Louise Johnson presents Guillem Viladot’s novel Ruth in the United Kingdom and Ireland

Literature.  United Kingdom and Ireland, 08/11/2022

While Catalonia celebrates this year the centenary of the birth of writer Guillem Viladot, the British publishing house Fum d'Estampa Press has published the novel Ruth. Louise Johnson, translator of this work into English and lecturer at the University of Sheffield, is on a tour to present Ruth in Cork, Oxford, Cambridge and London.




Louise Johnson has already presented the book at University College Cork, in conversation with professor Helena Buffery (Wednesday 28 September), and will present it in the following days in Oxford University’s St Anne’s College in conversation with Vita Dervan (Wednesday 9 November); in Cambridge University’s Fitzwilliam College in conversation with Dr Isaias Fanlo (Thursday 10 November); and in London’s Atlas Grinds in Stoke Newington in conversation with Jorge Garriz, director of Romancero Books (Friday 11 November).

About Guillem Viladot

Guillem Viladot (Agramunt, 1922 – Barcelona, 1999) was a Catalan writer and visual poet. His work, created on the margins of literary circles, revolts against any form of authority, both institutional and interiorized, and often questions and crosses the boundaries of genre. A pharmacologist by training, he began writing novels in the late 1950s and at the same time, following his 1959 ‘Metaplasms’ and 1960 LA-URT, became a forerunner of the Concrete Poets.

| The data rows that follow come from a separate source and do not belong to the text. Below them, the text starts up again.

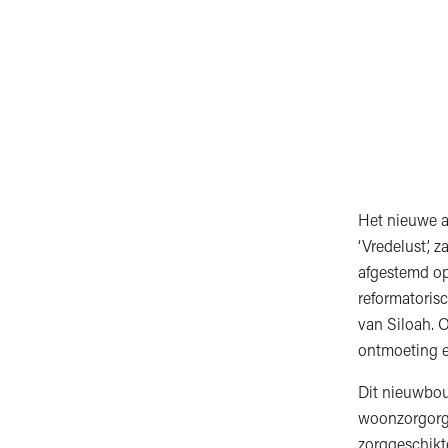
Het nieuwe a
‘Vredelust’, 
afgestemd op
reformatorisc
van Siloah. 
ontmoeting e
Dit nieuwbou
woonzorgorga
zorggeschikt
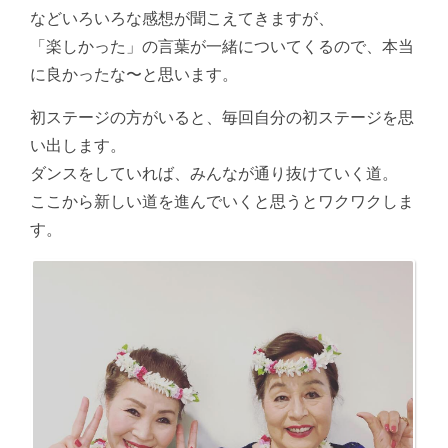
などいろいろな感想が聞こえてきますが、
「楽しかった」の言葉が一緒についてくるので、本当
に良かったな〜と思います。
初ステージの方がいると、毎回自分の初ステージを思
い出します。
ダンスをしていれば、みんなが通り抜けていく道。
ここから新しい道を進んでいくと思うとワクワクしま
す。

Viladot nursed a growing interest in psychoanalysis from the 1970s onwards, which became evident both in his novels and his poetry, including the posthumous novel Ruth (2000). In the nineties, he opened ‘Lo Pardal’, a space for visual poetry, which later became a museum dedicated to his memory. Across his career, he collaborated with various publications, among them Diari de Lleida, La Vanguardia, Avui and Destino. He was an honorary member of the Association of Catalan Language Writers and, in 1993, received the Creu de Sant Jordi award from the Government of Catalonia.

About Ruth

How does one experience things from the viewpoint of the other sex? It is this question that has led to Viladot’s creation of Ruth, the genre-defining story of a sex change told by the protagonist through a series of letters to an anonymous friend. Far from the condemnatory gaze or noise of those who understand life as nothing but outward appearances, Ruth demonstrates the sentimental and intellectual intimacy of a man transitioning into a woman, and describes a profound, touching process in which frustrations, ideas of liberty and changes of identity are interwoven.

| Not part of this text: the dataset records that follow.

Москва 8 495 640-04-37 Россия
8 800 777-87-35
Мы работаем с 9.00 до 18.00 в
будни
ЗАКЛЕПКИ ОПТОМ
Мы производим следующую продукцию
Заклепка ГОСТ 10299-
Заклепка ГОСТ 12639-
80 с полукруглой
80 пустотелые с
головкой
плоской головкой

Ruth was published posthumously in 2000 and received only brief press mention, in spite of its singular treatment of the subject of transsexuality which set it apart within the Catalan and Spanish literary panorama of the time. The portrayal of the psychological and emotional struggle experienced by the artist and sculptor Ruth before and after surgery, is heavily inflected by Viladot’s interest in psychoanalysis, and runs in parallel with a discourse on the process of artistic creation.

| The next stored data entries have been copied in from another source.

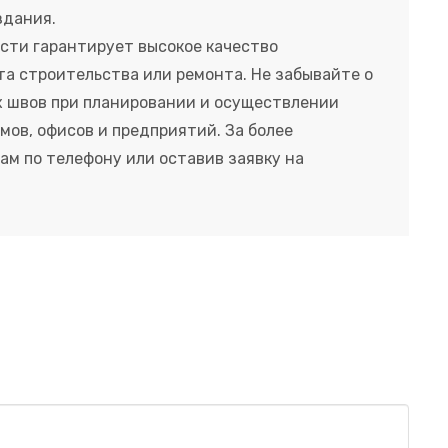
здания.
сти гарантирует высокое качество
та строительства или ремонта. Не забывайте о
 швов при планировании и осуществлении
мов, офисов и предприятий. За более
м по телефону или оставив заявку на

Louise Johnson considers Viladot to be prescient in seeing the possibilities in aesthetic discourse for our understanding of sexual difference and identity. Without descending into easy morbosity or exhibitions of sensationalist tendencies, Ruth represents Guillem Viladot’s indignation at both masculine and feminine sensibilities, while championing diversity of thought, love, liberty, and, most importantly, desire.

About Louise Johnson

Louise Johnson was an undergraduate and postgraduate at St John's College, University of Oxford, and College Lecturer at Keble College, before joining the Department of Hispanic Studies at the University of Sheffield in 1996.

Within the School of Languages and Cultures, Louise is Director of Catalan Studies, and teaches Catalan and Spanish language, literature, culture, and Translation Studies at undergraduate level, and contributes to taught postgraduate modules, as well as supervising research students in the areas of Catalan and Iberian Studies, with a particularly focus on literature.

She has published on major twentieth-century Catalan writers including Llorenç Villalonga, Manuel de Pedrolo and Maria Aurèlia Capmany; edited collections of articles on twentieth-century Catalan culture, and on humour in Spain, and contributed widely to volumes across Catalan and comparative literatures and cultures, on physical cultures and related discourses, and latterly on the extraordinary novelist, poet, sculptor and prolific commentator Guillem Viladot. Her monograph on Llorenç Villalonga, La tafanera posteritat, was awarded the first Llorenç Villalonga Prize in 2001.

Louise translated Llorenç Villalonga’s Andrea Víctrix (published in Catalan in 1974) for the publisher Fum d’Estampa Press (2021) and has recently translated Guillem Viladot’s Ruth (published in Catalan in 2000) for the same publishing house (2022).